The Taft Court (1921–30)
Congressional and Executive Power
In what decision did the Taft Court give broad powers to the executive branch to fire its own employees?
The Taft Court ruled 6–3 in Myers v. United States (1926) that the president had the constitutional authority to remove a federal official he had appointed without the advice and consent of the Senate. The case involved Frank S. Myers, a postmaster from Portland, Oregon, whom President Woodrow Wilson had appointed in July 1917 and removed in February 1920. The president summarily removed Myers without seeking congressional approval after an investigation by postal inspectors found evidence of fraudulent activity. Myers argued that he was protected by an 1876 federal law called the Tenure of Office Act, which provided that several classes of postmaster generals (high-ranking positions in the postal system) could be removed by the president with the advice and consent of the Senate. Myers claimed that since the president unilaterally removed him without senatorial consent, he should receive his salary. The government countered that since the executive branch has the power to appoint such officials, it should also have the power to remove them. By the time the case reached the U.S. Supreme Court, Myers had died but his estate pressed forward with the case.

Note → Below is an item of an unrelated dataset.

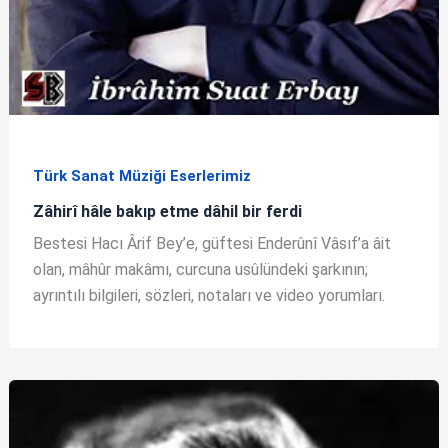
Türk Sanat Müziği Eserlerimiz
Zâhirî hâle bakıp etme dâhil bir ferdi
Bestesi Hacı Ârif Bey’e, güftesi Enderûnî Vâsıf’a âit
olan, mâhûr makâmı, curcuna usûlündeki şarkının;
ayrıntılı bilgileri, sözleri, notaları ve video yorumları.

Writing for the majority, Chief Justice William Howard Taft reasoned that the executive branch had broad authority to control the jobs of executive branch employees. He determined that the Tenure of Office Act, which required senatorial “advice and consent,” infringed on the authority of the executive branch and violated separation of powers principles. “The history of the clause by which the Senate was given a check upon the President’s power of appointment makes it clear that it was not prompted by any desire to limit removals,” he wrote.
Justices James McReynolds, Louis Brandeis, and Oliver Wendell Holmes all wrote dissenting opinions, with McReynolds writing the longest of the three. McReynolds attacked many of the chief justices’ arguments. He emphasized that there were many congressional statutes limiting the removal of federal employees.